# Organize backup



## John M (Mar 28, 2018)

If I use  one external hard drive to backup two LR classics on two Macs when I import on each(inserting usb each time I import and storing hard drive), how can I keep the folder/subfolder organization for each on the external hard drive? Or will my backup be limited to the dates of the images? John


----------



## Johan Elzenga (Mar 28, 2018)

You can create two parent folders; 'Mac A' and 'Mac B' and then create the backups inside those folders.


----------



## John M (Mar 28, 2018)

Thank you> Do you know where I can find a step by step process to make the backup mirror the LR folder/subfolder structure with the edited photos. I bought Brampton book  but don't find it there. John


----------



## Johan Elzenga (Mar 28, 2018)

John McFall said:


> Thank you> Do you know where I can find a step by step process to make the backup mirror the LR folder/subfolder structure with the edited photos.

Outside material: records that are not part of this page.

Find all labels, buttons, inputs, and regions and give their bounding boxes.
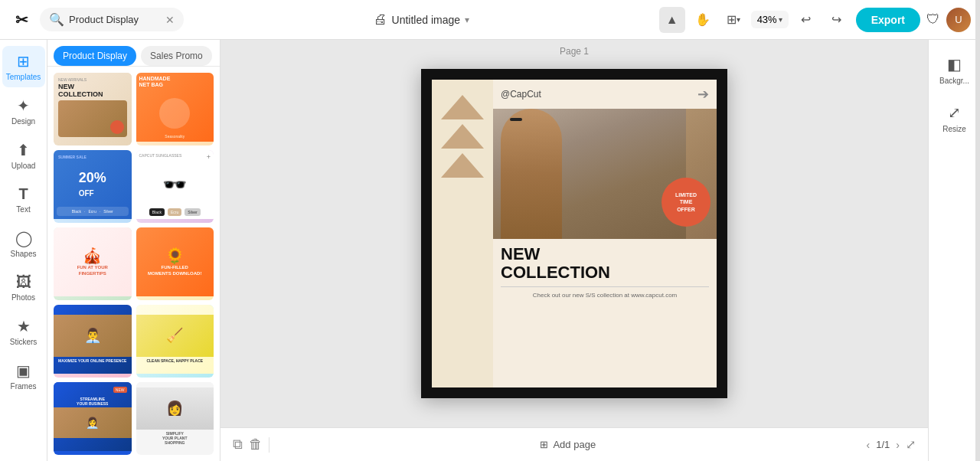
sidebar-item-photos[interactable]: 🖼 Photos (2, 267, 45, 308)
sidebar-item-label: Design (11, 117, 35, 126)
canvas-content: @CapCut ➔ (421, 69, 727, 398)
frames-icon: ▣ (16, 361, 31, 380)
layout-tool-button[interactable]: ⊞ ▾ (720, 7, 746, 33)
search-input[interactable] (69, 14, 161, 25)
sidebar-item-label: Upload (11, 162, 36, 170)
canvas-inner: @CapCut ➔ (432, 80, 717, 387)
duplicate-icon[interactable]: ⧉ (233, 436, 243, 453)
upload-icon: ⬆ (17, 141, 30, 159)
logo-icon: ✂ (15, 11, 28, 29)
bottom-right-actions: ‹ 1/1 › ⤢ (867, 437, 916, 452)
background-label: Backgr... (939, 77, 969, 85)
bottom-center-actions: ⊞ Add page (534, 436, 602, 453)
canvas-photo: LIMITED TIME OFFER (493, 109, 717, 239)
topbar-right: Export 🛡 U (856, 8, 971, 32)
triangle-shape-2 (441, 124, 484, 149)
template-card[interactable]: StreamlineYour Business 👩‍💼 NEW (54, 382, 132, 455)
sidebar-item-label: Text (16, 205, 30, 214)
redo-button[interactable]: ↪ (824, 7, 850, 33)
sidebar-item-stickers[interactable]: ★ Stickers (2, 311, 45, 352)
expand-icon[interactable]: ⤢ (906, 437, 916, 452)
document-title-area: 🖨 Untitled image ▾ (190, 11, 653, 28)
template-card[interactable]: 🧹 Clean Space, Happy Place (136, 305, 214, 378)
delete-icon[interactable]: 🗑 (249, 436, 263, 453)
document-title[interactable]: Untitled image (392, 14, 461, 26)
canvas-area: Page 1 @CapCut ➔ (220, 40, 928, 461)
prev-page-button[interactable]: ‹ (867, 439, 871, 451)
avatar[interactable]: U (946, 8, 971, 32)
right-panel: ◧ Backgr... ⤢ Resize (928, 40, 980, 461)
canvas-body: NEW COLLECTION Check out our new S/S col… (493, 239, 717, 387)
search-bar[interactable]: 🔍 ✕ (40, 8, 184, 31)
document-chevron-icon[interactable]: ▾ (465, 15, 469, 25)
logo[interactable]: ✂ (9, 8, 34, 32)
template-card[interactable]: 🌻 Fun-FilledMoments Download! (136, 227, 214, 300)
zoom-chevron-icon: ▾ (779, 15, 782, 24)
zoom-control[interactable]: 43% ▾ (751, 11, 789, 28)
pointer-tool-button[interactable]: ▲ (659, 7, 685, 33)
zoom-level: 43% (757, 14, 777, 25)
arrow-right-icon: ➔ (697, 86, 709, 103)
canvas-divider (501, 286, 709, 287)
undo-button[interactable]: ↩ (793, 7, 819, 33)
sidebar-item-text[interactable]: T Text (2, 179, 45, 220)
add-page-icon: ⊞ (540, 439, 548, 450)
sidebar-item-frames[interactable]: ▣ Frames (2, 355, 45, 397)
template-card[interactable]: 🎪 Fun at YourFingertips (54, 227, 132, 300)
canvas-header: @CapCut ➔ (493, 80, 717, 109)
page-info: 1/1 (876, 439, 890, 450)
templates-icon: ⊞ (17, 52, 30, 70)
export-button[interactable]: Export (856, 8, 920, 32)
canvas-footer-text: Check out our new S/S collection at www.… (501, 292, 709, 299)
sidebar-item-templates[interactable]: ⊞ Templates (2, 46, 45, 87)
canvas-bottom-bar: ⧉ 🗑 ⊞ Add page ‹ 1/1 › ⤢ (220, 427, 928, 461)
tab-product-display[interactable]: Product Display (54, 46, 136, 66)
capcut-handle-text: @CapCut (501, 89, 541, 100)
triangle-shape-1 (441, 95, 484, 119)
page-label: Page 1 (560, 46, 589, 57)
canvas-left-column (432, 80, 493, 387)
triangle-shape-3 (441, 153, 484, 178)
text-icon: T (18, 185, 28, 203)
shield-icon: 🛡 (926, 11, 940, 28)
resize-panel-item[interactable]: ⤢ Resize (932, 97, 978, 139)
document-icon: 🖨 (374, 11, 387, 28)
template-card[interactable]: CAPCUT SUNGLASSES 🕶️ Black Ecru Silver + (136, 150, 214, 223)
templates-grid: NEW ARRIVALS NEWCOLLECTION HANDMADENET B… (47, 67, 220, 461)
canvas-right-column: @CapCut ➔ (493, 80, 717, 387)
bottom-left-actions: ⧉ 🗑 (233, 436, 270, 453)
canvas-main[interactable]: Page 1 @CapCut ➔ (220, 40, 928, 427)
sidebar-item-design[interactable]: ✦ Design (2, 90, 45, 132)
search-icon: 🔍 (49, 12, 64, 27)
sidebar-item-label: Photos (11, 293, 35, 302)
template-card[interactable]: 👨‍💼 Maximize Your Online Presence (54, 305, 132, 378)
main-layout: ⊞ Templates ✦ Design ⬆ Upload T Text ◯ S… (0, 40, 980, 461)
sidebar-item-shapes[interactable]: ◯ Shapes (2, 223, 45, 264)
bottom-divider (269, 437, 270, 453)
sidebar: ⊞ Templates ✦ Design ⬆ Upload T Text ◯ S… (0, 40, 47, 461)
templates-panel: Product Display Sales Promo NEW ARRIVALS… (47, 40, 220, 461)
toolbar-tools: ▲ ✋ ⊞ ▾ 43% ▾ ↩ ↪ (659, 7, 850, 33)
search-clear-icon[interactable]: ✕ (165, 14, 175, 26)
photos-icon: 🖼 (16, 273, 31, 291)
template-card[interactable]: SUMMER SALE 20%OFF Black · Ecru · Silver (54, 150, 132, 223)
design-canvas[interactable]: @CapCut ➔ (421, 69, 727, 398)
background-panel-item[interactable]: ◧ Backgr... (932, 49, 978, 91)
template-tabs: Product Display Sales Promo (47, 40, 220, 67)
tab-sales-promo[interactable]: Sales Promo (141, 46, 212, 66)
resize-icon: ⤢ (948, 103, 961, 122)
add-page-label: Add page (553, 439, 596, 450)
sidebar-item-label: Frames (11, 382, 37, 391)
sidebar-item-label: Shapes (11, 250, 37, 258)
sidebar-item-upload[interactable]: ⬆ Upload (2, 135, 45, 176)
hand-tool-button[interactable]: ✋ (690, 7, 716, 33)
stickers-icon: ★ (17, 317, 31, 335)
next-page-button[interactable]: › (896, 439, 900, 451)
add-page-button[interactable]: ⊞ Add page (534, 436, 602, 453)
topbar: ✂ 🔍 ✕ 🖨 Untitled image ▾ ▲ ✋ ⊞ ▾ 43% ▾ ↩… (0, 0, 980, 40)
limited-time-offer-badge: LIMITED TIME OFFER (662, 178, 710, 227)
template-card[interactable]: 👩 SimplifyYour PlantShopping (136, 382, 214, 455)
template-card[interactable]: NEW ARRIVALS NEWCOLLECTION (54, 73, 132, 145)
background-icon: ◧ (947, 55, 962, 74)
template-card[interactable]: HANDMADENET BAG Seasonality (136, 73, 214, 145)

I bought Brampton book  but don't find it there. John


Lightroom can't do that. Lightroom can only make a backup of the catalog file. You have to use a separate backup/clone utility to do this, and follow the manual of that utility.


----------



## Johan Elzenga (Mar 28, 2018)

BTW, because the edits are stored in the catalog, you won't make a backup of the edited photos this way, you will make a backup of the originals. The combination of this backup and a catalog backup is what you need to have a backup of the edited photos.


----------



## clee01l (Mar 28, 2018)

John McFall said:


> Thank you> Do you know where I can find a step by step process to make the backup mirror the LR folder/subfolder structure with the edited photos. I bought Brampton book  but don't find it there. John


All you need is TimeMachine or a similar system Backup app.   I use Time Machine to backup two Macs to a Time Capsule on the local network and the same TimeMachine running on each Mac also alternately backs up  each machine on local EHDs  connected to the Mac.


----------